>>>>

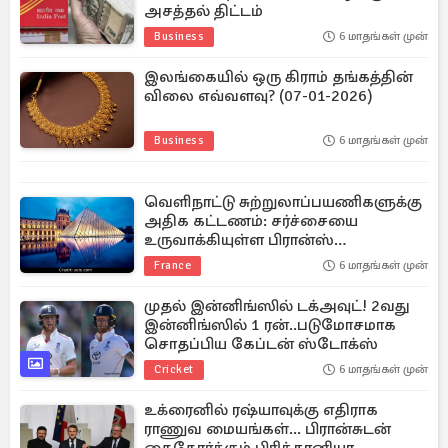
அசத்தல் திட்டம்
Business
6 மாதங்கள் முன்
இலங்கையில் ஒரு கிராம் தங்கத்தின்
விலை எவ்வளவு? (07-01-2026)
Business
6 மாதங்கள் முன்
வெளிநாட்டு சுற்றுலாப்பயணிகளுக்கு
அதிக கட்டணம்: சர்ச்சையை
உருவாக்கியுள்ள பிரான்ஸ்
அருங்காட்சியகம்
France
6 மாதங்கள் முன்
முதல் இன்னிங்ஸில் டக்அவுட்! 2வது
இன்னிங்ஸில் 1 ரன்..படுமோசமாக
சொதப்பிய கேப்டன் ஸ்டோக்ஸ்
Cricket
6 மாதங்கள் முன்
உக்ரைனில் ரஷ்யாவுக்கு எதிராக
ராணுவ மையங்கள்... பிரான்சுடன்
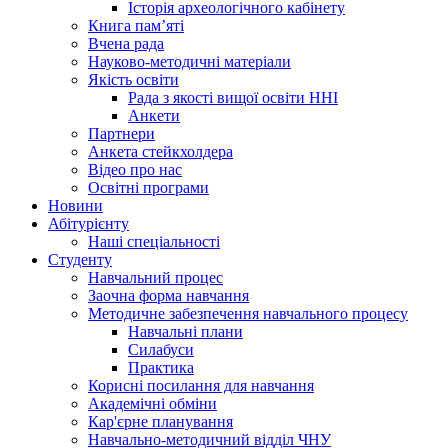
Історія археологічного кабінету
Книга памʼяті
Вчена рада
Науково-методичні матеріали
Якість освіти
Рада з якості вищої освіти ННІ
Анкети
Партнери
Анкета стейкхолдера
Відео про нас
Освітні програми
Hовини
Абітурієнту
Наші спеціальності
Студенту
Навчальний процес
Заочна форма навчання
Методичне забезпечення навчального процесу
Навчальні плани
Силабуси
Практика
Корисні посилання для навчання
Академічні обміни
Кар'єрне планування
Навчально-методичний відділ ЧНУ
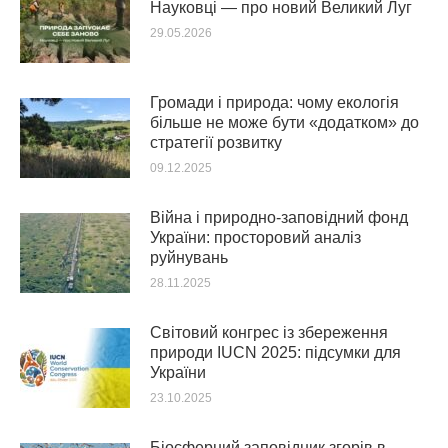
Науковці — про новий Великий Луг
29.05.2026
Громади і природа: чому екологія
більше не може бути «додатком» до
стратегії розвитку
09.12.2025
Війна і природно-заповідний фонд
України: просторовий аналіз
руйнувань
28.11.2025
Світовий конгрес із збереження
природи IUCN 2025: підсумки для
України
23.10.2025
Біосферний заповідник згорів в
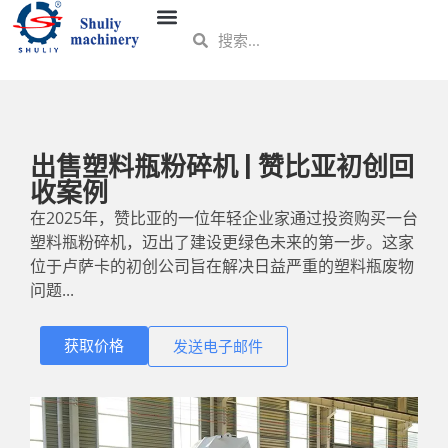
出售塑料瓶粉碎机 | 赞比亚初创回
收案例
在2025年，赞比亚的一位年轻企业家通过投资购买一台
塑料瓶粉碎机，迈出了建设更绿色未来的第一步。这家
位于卢萨卡的初创公司旨在解决日益严重的塑料瓶废物
问题...
获取价格
发送电子邮件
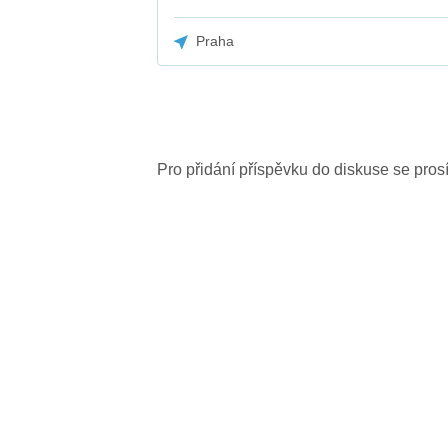
Praha
Pro přidání příspěvku do diskuse se pro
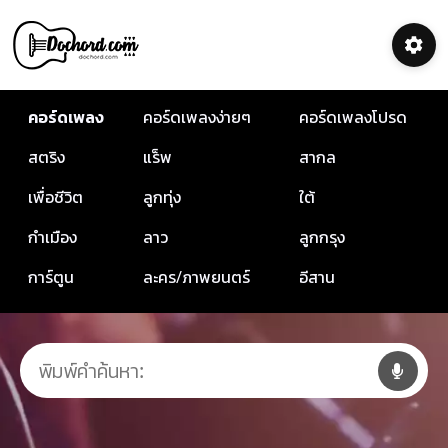
คอร์ดเพลง
คอร์ดเพลงง่ายๆ
คอร์ดเพลงโปรด
สตริง
แร็พ
สากล
เพื่อชีวิต
ลูกทุ่ง
ใต้
กำเมือง
ลาว
ลูกกรุง
การ์ตูน
ละคร/ภาพยนตร์
อีสาน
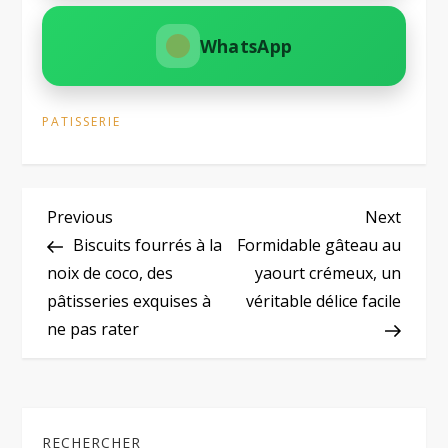
WhatsApp
PATISSERIE
N
Previous
Next
Previous
Next
Post
Post
Biscuits fourrés à la
Formidable gâteau au
a
noix de coco, des
yaourt crémeux, un
pâtisseries exquises à
véritable délice facile
v
ne pas rater
i
g
RECHERCHER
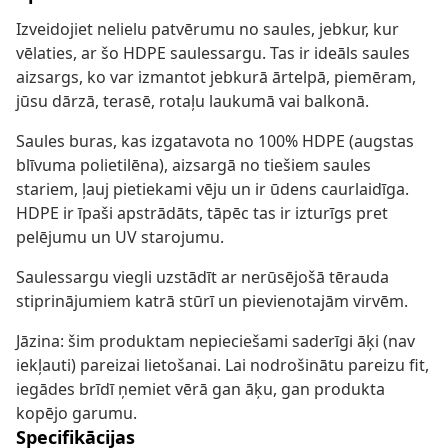
Izveidojiet nelielu patvērumu no saules, jebkur, kur
vēlaties, ar šo HDPE saulessargu. Tas ir ideāls saules
aizsargs, ko var izmantot jebkurā ārtelpā, piemēram,
jūsu dārzā, terasē, rotaļu laukumā vai balkonā.
Saules buras, kas izgatavota no 100% HDPE (augstas
blīvuma polietilēna), aizsargā no tiešiem saules
stariem, ļauj pietiekami vēju un ir ūdens caurlaidīga.
HDPE ir īpaši apstrādāts, tāpēc tas ir izturīgs pret
pelējumu un UV starojumu.
Saulessargu viegli uzstādīt ar nerūsējošā tērauda
stiprinājumiem katrā stūrī un pievienotajām virvēm.
Jāzina: šim produktam nepieciešami saderīgi āķi (nav
iekļauti) pareizai lietošanai. Lai nodrošinātu pareizu fit,
iegādes brīdī ņemiet vērā gan āķu, gan produkta
kopējo garumu.
Specifikācijas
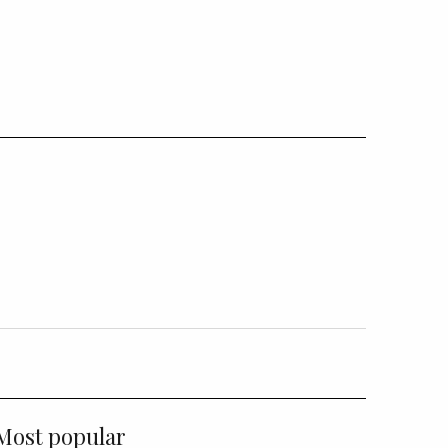
Most popular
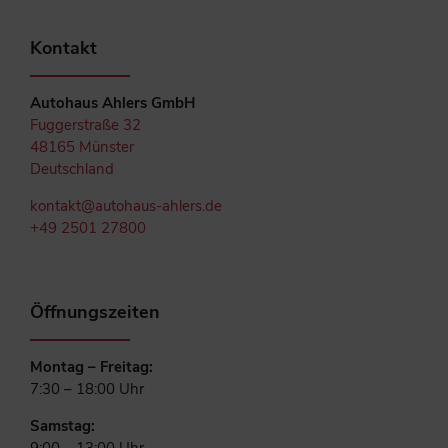
Kontakt
Autohaus Ahlers GmbH
Fuggerstraße 32
48165 Münster
Deutschland
kontakt@autohaus-ahlers.de
+49 2501 27800
Öffnungszeiten
Montag – Freitag:
7:30 – 18:00 Uhr
Samstag:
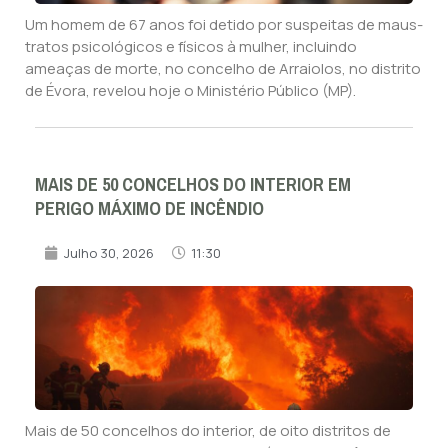
Um homem de 67 anos foi detido por suspeitas de maus-
tratos psicológicos e físicos à mulher, incluindo
ameaças de morte, no concelho de Arraiolos, no distrito
de Évora, revelou hoje o Ministério Público (MP).
MAIS DE 50 CONCELHOS DO INTERIOR EM
PERIGO MÁXIMO DE INCÊNDIO
Julho 30, 2026
11:30
Mais de 50 concelhos do interior, de oito distritos de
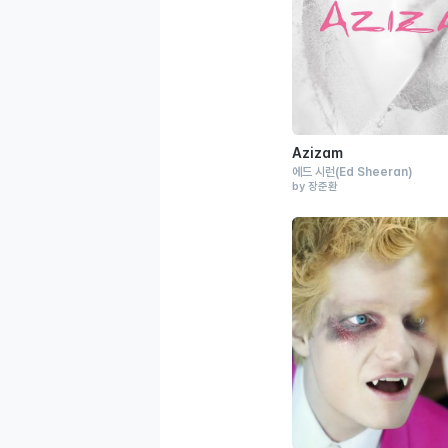
Azizam
에드 시런
(Ed Sheeran)
by 장준환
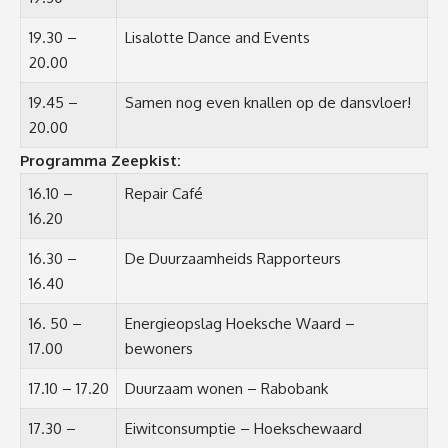
19.30 –
Lisalotte Dance and Events
20.00
19.45 –
Samen nog even knallen op de dansvloer!
20.00
Programma Zeepkist:
16.10 –
Repair Café
16.20
16.30 –
De Duurzaamheids Rapporteurs
16.40
16. 50 –
Energieopslag Hoeksche Waard –
17.00
bewoners
17.10 – 17.20
Duurzaam wonen – Rabobank
17.30 –
Eiwitconsumptie – Hoekschewaard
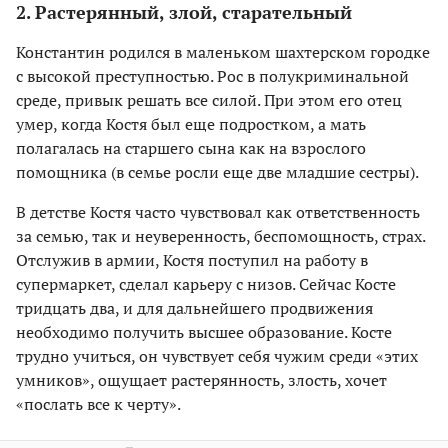
2. Растерянный, злой, старательный
Константин родился в маленьком шахтерском городке
с высокой преступностью. Рос в полукриминальной
среде, привык решать все силой. При этом его отец
умер, когда Костя был еще подростком, а мать
полагалась на старшего сына как на взрослого
помощника (в семье росли еще две младшие сестры).
В детстве Костя часто чувствовал как ответственность
за семью, так и неуверенность, беспомощность, страх.
Отслужив в армии, Костя поступил на работу в
супермаркет, сделал карьеру с низов. Сейчас Косте
тридцать два, и для дальнейшего продвижения
необходимо получить высшее образование. Косте
трудно учиться, он чувствует себя чужим среди «этих
умников», ощущает растерянность, злость, хочет
«послать все к черту».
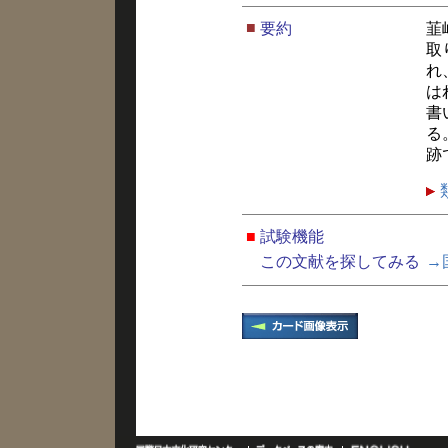
■
要約
韮
取
れ
は
書
る
跡
■
試験機能
この文献を探してみる
→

<<<<

* _WORK TO COMPLETE_:
If a line holds a picture, skip the picture and transcribe the rest of the material exactly.

* _RESULT FOR THIS EXERCISE_:
அசத்தல் திட்டம்
Business
6 மாதங்கள் முன்
இலங்கையில் ஒரு கிராம் தங்கத்தின்
விலை எவ்வளவு? (07-01-2026)
Business
6 மாதங்கள் முன்
வெளிநாட்டு சுற்றுலாப்பயணிகளுக்கு
அதிக கட்டணம்: சர்ச்சையை
உருவாக்கியுள்ள பிரான்ஸ்
அருங்காட்சியகம்
France
6 மாதங்கள் முன்
முதல் இன்னிங்ஸில் டக்அவுட்! 2வது
இன்னிங்ஸில் 1 ரன்..படுமோசமாக
சொதப்பிய கேப்டன் ஸ்டோக்ஸ்
Cricket
6 மாதங்கள் முன்
உக்ரைனில் ரஷ்யாவுக்கு எதிராக
ராணுவ மையங்கள்... பிரான்சுடன்
Історія археологічного кабінету
Книга памʼяті
Вчена рада
Науково-методичні матеріали
Якість освіти
Рада з якості вищої освіти ННІ
Анкети
Партнери
Анкета стейкхолдера
Відео про нас
Освітні програми
Hовини
Абітурієнту
Наші спеціальності
Студенту
Навчальний процес
Заочна форма навчання
Методичне забезпечення навчального процесу
Навчальні плани
Силабуси
Практика
Корисні посилання для навчання
Академічні обміни
Кар'єрне планування
Навчально-методичний відділ ЧНУ
Науковці — про новий Великий Луг
29.05.2026
Громади і природа: чому екологія
більше не може бути «додатком» до
стратегії розвитку
09.12.2025
Війна і природно-заповідний фонд
України: просторовий аналіз
руйнувань
28.11.2025
Світовий конгрес із збереження
природи IUCN 2025: підсумки для
України
23.10.2025
Біосферний заповідник згорів в
出售塑料瓶粉碎机 | 赞比亚初创回
收案例
在2025年，赞比亚的一位年轻企业家通过投资购买一台
塑料瓶粉碎机，迈出了建设更绿色未来的第一步。这家
位于卢萨卡的初创公司旨在解决日益严重的塑料瓶废物
问题...
获取价格
发送电子邮件
Praha
Pro přidání příspěvku do diskuse se pro
คอร์ดเพลง
คอร์ดเพลงง่ายๆ
คอร์ดเพลงโปรด
สตริง
แร็พ
สากล
เพื่อชีวิต
ลูกทุ่ง
ใต้
กำเมือง
ลาว
ลูกกรุง
การ์ตูน
ละคร/ภาพยนตร์
อีสาน
WhatsApp
PATISSERIE
N
Previous
Next
Previous
Next
Post
Post
Biscuits fourrés à la
Formidable gâteau au
a
noix de coco, des
yaourt crémeux, un
pâtisseries exquises à
véritable délice facile
v
ne pas rater
i
g
RECHERCHER
Izveidojiet nelielu patvērumu no saules, jebkur, kur
vēlaties, ar šo HDPE saulessargu. Tas ir ideāls saules
aizsargs, ko var izmantot jebkurā ārtelpā, piemēram,
jūsu dārzā, terasē, rotaļu laukumā vai balkonā.
Saules buras, kas izgatavota no 100% HDPE (augstas
blīvuma polietilēna), aizsargā no tiešiem saules
stariem, ļauj pietiekami vēju un ir ūdens caurlaidīga.
HDPE ir īpaši apstrādāts, tāpēc tas ir izturīgs pret
pelējumu un UV starojumu.
Saulessargu viegli uzstādīt ar nerūsējošā tērauda
stiprinājumiem katrā stūrī un pievienotajām virvēm.
Jāzina: šim produktam nepieciešami saderīgi āķi (nav
iekļauti) pareizai lietošanai. Lai nodrošinātu pareizu fit,
iegādes brīdī ņemiet vērā gan āķu, gan produkta
kopējo garumu.
Specifikācijas
Most popular
Kontakt
Autohaus Ahlers GmbH
Fuggerstraße 32
48165 Münster
Deutschland
kontakt@autohaus-ahlers.de
+49 2501 27800
Öffnungszeiten
Montag – Freitag:
7:30 – 18:00 Uhr
Samstag:
Um homem de 67 anos foi detido por suspeitas de maus-
tratos psicológicos e físicos à mulher, incluindo
ameaças de morte, no concelho de Arraiolos, no distrito
de Évora, revelou hoje o Ministério Público (MP).
MAIS DE 50 CONCELHOS DO INTERIOR EM
PERIGO MÁXIMO DE INCÊNDIO
Julho 30, 2026
11:30
Mais de 50 concelhos do interior, de oito distritos de
Azizam
에드 시런
(Ed Sheeran)
by 장준환
19.30 –
Lisalotte Dance and Events
20.00
19.45 –
Samen nog even knallen op de dansvloer!
20.00
Programma Zeepkist:
16.10 –
Repair Café
16.20
16.30 –
De Duurzaamheids Rapporteurs
16.40
16. 50 –
Energieopslag Hoeksche Waard –
17.00
bewoners
17.10 – 17.20
Duurzaam wonen – Rabobank
17.30 –
Eiwitconsumptie – Hoekschewaard
2. Растерянный, злой, старательный
Константин родился в маленьком шахтерском городке
с высокой преступностью. Рос в полукриминальной
среде, привык решать все силой. При этом его отец
умер, когда Костя был еще подростком, а мать
полагалась на старшего сына как на взрослого
помощника (в семье росли еще две младшие сестры).
В детстве Костя часто чувствовал как ответственность
за семью, так и неуверенность, беспомощность, страх.
Отслужив в армии, Костя поступил на работу в
супермаркет, сделал карьеру с низов. Сейчас Косте
тридцать два, и для дальнейшего продвижения
необходимо получить высшее образование. Косте
трудно учиться, он чувствует себя чужим среди «этих
умников», ощущает растерянность, злость, хочет
«послать все к черту».
■
要約
韮
取
れ
は
書
る
跡
■
試験機能
この文献を探してみる
→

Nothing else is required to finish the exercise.